====== Material for the task

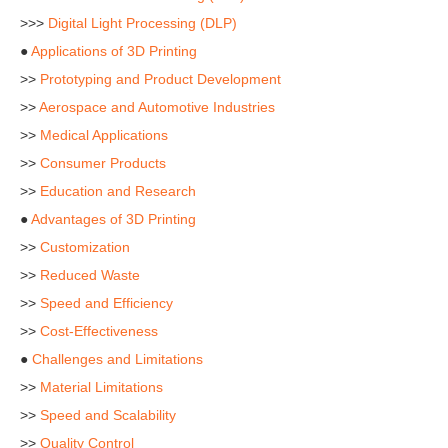
>>>
Digital Light Processing (DLP)
●
Applications of 3D Printing
>>
Prototyping and Product Development
>>
Aerospace and Automotive Industries
>>
Medical Applications
>>
Consumer Products
>>
Education and Research
●
Advantages of 3D Printing
>>
Customization
>>
Reduced Waste
>>
Speed and Efficiency
>>
Cost-Effectiveness
●
Challenges and Limitations
>>
Material Limitations
>>
Speed and Scalability
>>
Quality Control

============

### What the task requires:
Restate each line of the material word for word, skipping any picture.

### Exercise solution:
>>>
Digital Light Processing (DLP)
●
Applications of 3D Printing
>>
Prototyping and Product Development
>>
Aerospace and Automotive Industries
>>
Medical Applications
>>
Consumer Products
>>
Education and Research
●
Advantages of 3D Printing
>>
Customization
>>
Reduced Waste
>>
Speed and Efficiency
>>
Cost-Effectiveness
●
Challenges and Limitations
>>
Material Limitations
>>
Speed and Scalability
>>
Quality Control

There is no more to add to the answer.